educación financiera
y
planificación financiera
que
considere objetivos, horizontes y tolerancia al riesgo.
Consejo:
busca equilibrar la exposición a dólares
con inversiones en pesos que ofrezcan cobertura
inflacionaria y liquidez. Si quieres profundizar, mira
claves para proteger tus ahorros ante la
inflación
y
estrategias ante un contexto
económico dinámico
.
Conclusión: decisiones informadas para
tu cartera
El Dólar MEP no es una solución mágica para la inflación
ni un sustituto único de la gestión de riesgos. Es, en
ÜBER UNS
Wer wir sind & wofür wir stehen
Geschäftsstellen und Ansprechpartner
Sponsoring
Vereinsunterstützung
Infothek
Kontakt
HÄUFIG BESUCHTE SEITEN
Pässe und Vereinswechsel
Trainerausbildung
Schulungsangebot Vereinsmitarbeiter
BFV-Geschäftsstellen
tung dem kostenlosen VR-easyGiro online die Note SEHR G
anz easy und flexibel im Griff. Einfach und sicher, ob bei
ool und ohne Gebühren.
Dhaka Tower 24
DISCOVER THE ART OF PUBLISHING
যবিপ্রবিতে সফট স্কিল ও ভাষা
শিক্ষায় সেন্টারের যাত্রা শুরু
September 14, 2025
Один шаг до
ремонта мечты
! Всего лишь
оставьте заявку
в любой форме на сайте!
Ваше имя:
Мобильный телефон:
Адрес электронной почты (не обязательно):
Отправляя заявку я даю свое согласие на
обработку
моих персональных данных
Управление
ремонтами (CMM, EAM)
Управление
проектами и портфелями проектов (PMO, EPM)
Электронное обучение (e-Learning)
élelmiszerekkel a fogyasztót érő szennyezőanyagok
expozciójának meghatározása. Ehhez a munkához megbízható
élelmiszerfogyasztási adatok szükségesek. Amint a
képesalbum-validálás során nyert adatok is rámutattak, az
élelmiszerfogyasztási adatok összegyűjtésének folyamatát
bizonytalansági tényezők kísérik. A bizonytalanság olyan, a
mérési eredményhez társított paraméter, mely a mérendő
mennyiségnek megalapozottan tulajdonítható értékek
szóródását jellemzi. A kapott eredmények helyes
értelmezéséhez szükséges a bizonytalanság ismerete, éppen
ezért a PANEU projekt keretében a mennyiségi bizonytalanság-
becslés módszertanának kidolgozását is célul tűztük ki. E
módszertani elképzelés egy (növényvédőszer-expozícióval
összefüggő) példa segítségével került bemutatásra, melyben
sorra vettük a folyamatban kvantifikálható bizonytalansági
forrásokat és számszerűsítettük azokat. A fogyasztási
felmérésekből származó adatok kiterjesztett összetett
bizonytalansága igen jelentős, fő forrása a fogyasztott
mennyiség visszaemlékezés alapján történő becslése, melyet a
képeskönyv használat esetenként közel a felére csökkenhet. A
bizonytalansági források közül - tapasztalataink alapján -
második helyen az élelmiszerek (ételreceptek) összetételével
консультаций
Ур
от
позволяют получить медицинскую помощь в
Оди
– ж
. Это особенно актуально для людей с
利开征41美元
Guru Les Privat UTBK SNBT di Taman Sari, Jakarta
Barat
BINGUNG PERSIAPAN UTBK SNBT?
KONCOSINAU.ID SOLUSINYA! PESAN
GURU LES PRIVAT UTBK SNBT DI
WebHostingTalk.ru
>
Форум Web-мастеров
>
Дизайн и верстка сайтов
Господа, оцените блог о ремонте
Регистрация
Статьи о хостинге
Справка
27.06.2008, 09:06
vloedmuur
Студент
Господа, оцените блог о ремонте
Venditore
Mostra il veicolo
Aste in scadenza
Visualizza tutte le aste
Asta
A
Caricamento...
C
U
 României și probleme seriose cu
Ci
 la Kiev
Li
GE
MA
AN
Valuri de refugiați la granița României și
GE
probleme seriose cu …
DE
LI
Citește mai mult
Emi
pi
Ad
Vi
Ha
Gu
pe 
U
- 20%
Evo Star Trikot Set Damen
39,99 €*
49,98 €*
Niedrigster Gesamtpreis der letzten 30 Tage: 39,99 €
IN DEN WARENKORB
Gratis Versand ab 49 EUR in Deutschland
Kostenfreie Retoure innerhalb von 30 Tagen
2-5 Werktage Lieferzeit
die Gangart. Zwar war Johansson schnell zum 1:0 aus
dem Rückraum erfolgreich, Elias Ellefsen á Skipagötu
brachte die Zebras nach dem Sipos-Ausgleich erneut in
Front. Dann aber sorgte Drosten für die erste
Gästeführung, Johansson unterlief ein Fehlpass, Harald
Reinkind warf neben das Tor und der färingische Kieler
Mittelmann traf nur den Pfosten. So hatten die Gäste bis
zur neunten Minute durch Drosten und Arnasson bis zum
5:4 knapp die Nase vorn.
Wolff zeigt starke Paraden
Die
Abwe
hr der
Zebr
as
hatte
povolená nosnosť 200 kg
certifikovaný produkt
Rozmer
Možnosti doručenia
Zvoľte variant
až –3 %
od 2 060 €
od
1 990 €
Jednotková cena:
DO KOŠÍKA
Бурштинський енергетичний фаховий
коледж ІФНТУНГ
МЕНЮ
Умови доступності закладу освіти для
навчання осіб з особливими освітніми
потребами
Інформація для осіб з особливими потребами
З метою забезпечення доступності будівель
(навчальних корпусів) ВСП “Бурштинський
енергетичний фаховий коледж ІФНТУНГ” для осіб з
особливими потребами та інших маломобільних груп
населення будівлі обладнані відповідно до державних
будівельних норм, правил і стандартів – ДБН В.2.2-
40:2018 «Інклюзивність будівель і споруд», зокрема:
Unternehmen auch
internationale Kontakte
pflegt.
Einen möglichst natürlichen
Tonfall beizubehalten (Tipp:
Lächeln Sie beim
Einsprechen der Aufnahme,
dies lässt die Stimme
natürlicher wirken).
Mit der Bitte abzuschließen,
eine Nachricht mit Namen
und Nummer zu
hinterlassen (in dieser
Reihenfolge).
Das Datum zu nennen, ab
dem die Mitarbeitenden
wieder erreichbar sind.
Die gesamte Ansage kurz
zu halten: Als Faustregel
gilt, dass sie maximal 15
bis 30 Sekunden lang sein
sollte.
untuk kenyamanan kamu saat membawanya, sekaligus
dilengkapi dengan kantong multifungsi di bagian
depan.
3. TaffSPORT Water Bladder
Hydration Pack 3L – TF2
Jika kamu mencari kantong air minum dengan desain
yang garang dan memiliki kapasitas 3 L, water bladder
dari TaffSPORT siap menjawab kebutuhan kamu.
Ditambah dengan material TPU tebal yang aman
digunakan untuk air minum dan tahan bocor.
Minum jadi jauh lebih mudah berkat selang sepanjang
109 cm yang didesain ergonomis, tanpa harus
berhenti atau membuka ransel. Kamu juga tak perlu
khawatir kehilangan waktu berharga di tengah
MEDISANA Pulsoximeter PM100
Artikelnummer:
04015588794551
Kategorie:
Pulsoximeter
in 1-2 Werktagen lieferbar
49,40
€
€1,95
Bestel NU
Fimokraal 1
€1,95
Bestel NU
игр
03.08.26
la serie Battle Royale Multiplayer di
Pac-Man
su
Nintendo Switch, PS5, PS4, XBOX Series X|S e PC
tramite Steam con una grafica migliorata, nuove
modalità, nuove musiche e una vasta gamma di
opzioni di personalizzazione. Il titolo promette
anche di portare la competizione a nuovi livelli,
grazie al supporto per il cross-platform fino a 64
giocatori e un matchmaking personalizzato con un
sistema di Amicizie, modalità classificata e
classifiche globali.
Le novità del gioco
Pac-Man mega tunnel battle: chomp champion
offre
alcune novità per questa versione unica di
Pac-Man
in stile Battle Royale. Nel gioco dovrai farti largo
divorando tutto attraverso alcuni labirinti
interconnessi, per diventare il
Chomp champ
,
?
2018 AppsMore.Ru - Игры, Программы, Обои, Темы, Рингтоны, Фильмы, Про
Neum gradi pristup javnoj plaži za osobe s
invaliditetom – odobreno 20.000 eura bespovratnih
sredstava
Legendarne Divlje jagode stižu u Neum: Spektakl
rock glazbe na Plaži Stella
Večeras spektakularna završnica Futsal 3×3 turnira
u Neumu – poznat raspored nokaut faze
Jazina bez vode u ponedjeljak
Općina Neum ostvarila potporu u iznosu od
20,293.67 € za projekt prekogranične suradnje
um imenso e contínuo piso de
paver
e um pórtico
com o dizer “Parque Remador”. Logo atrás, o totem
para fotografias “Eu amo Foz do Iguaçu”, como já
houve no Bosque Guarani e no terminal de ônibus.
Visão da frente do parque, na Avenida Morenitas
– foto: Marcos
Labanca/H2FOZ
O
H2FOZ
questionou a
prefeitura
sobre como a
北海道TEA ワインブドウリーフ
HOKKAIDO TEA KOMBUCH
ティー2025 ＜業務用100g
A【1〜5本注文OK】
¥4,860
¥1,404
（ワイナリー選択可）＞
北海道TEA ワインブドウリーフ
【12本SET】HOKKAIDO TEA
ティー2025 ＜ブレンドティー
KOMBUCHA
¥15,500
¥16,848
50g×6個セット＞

-- -- --

**Try it**.
Write out only the lines that run from the line containing "HÄUFIG BESUCHTE SEITEN" through the line containing "képesalbum-validálás során nyert", both included, exactly as they appear above.

**Written response**.
HÄUFIG BESUCHTE SEITEN
Pässe und Vereinswechsel
Trainerausbildung
Schulungsangebot Vereinsmitarbeiter
BFV-Geschäftsstellen
tung dem kostenlosen VR-easyGiro online die Note SEHR G
anz easy und flexibel im Griff. Einfach und sicher, ob bei
ool und ohne Gebühren.
Dhaka Tower 24
DISCOVER THE ART OF PUBLISHING
যবিপ্রবিতে সফট স্কিল ও ভাষা
শিক্ষায় সেন্টারের যাত্রা শুরু
September 14, 2025
Один шаг до
ремонта мечты
! Всего лишь
оставьте заявку
в любой форме на сайте!
Ваше имя:
Мобильный телефон:
Адрес электронной почты (не обязательно):
Отправляя заявку я даю свое согласие на
обработку
моих персональных данных
Управление
ремонтами (CMM, EAM)
Управление
проектами и портфелями проектов (PMO, EPM)
Электронное обучение (e-Learning)
élelmiszerekkel a fogyasztót érő szennyezőanyagok
expozciójának meghatározása. Ehhez a munkához megbízható
élelmiszerfogyasztási adatok szükségesek. Amint a
képesalbum-validálás során nyert adatok is rámutattak, az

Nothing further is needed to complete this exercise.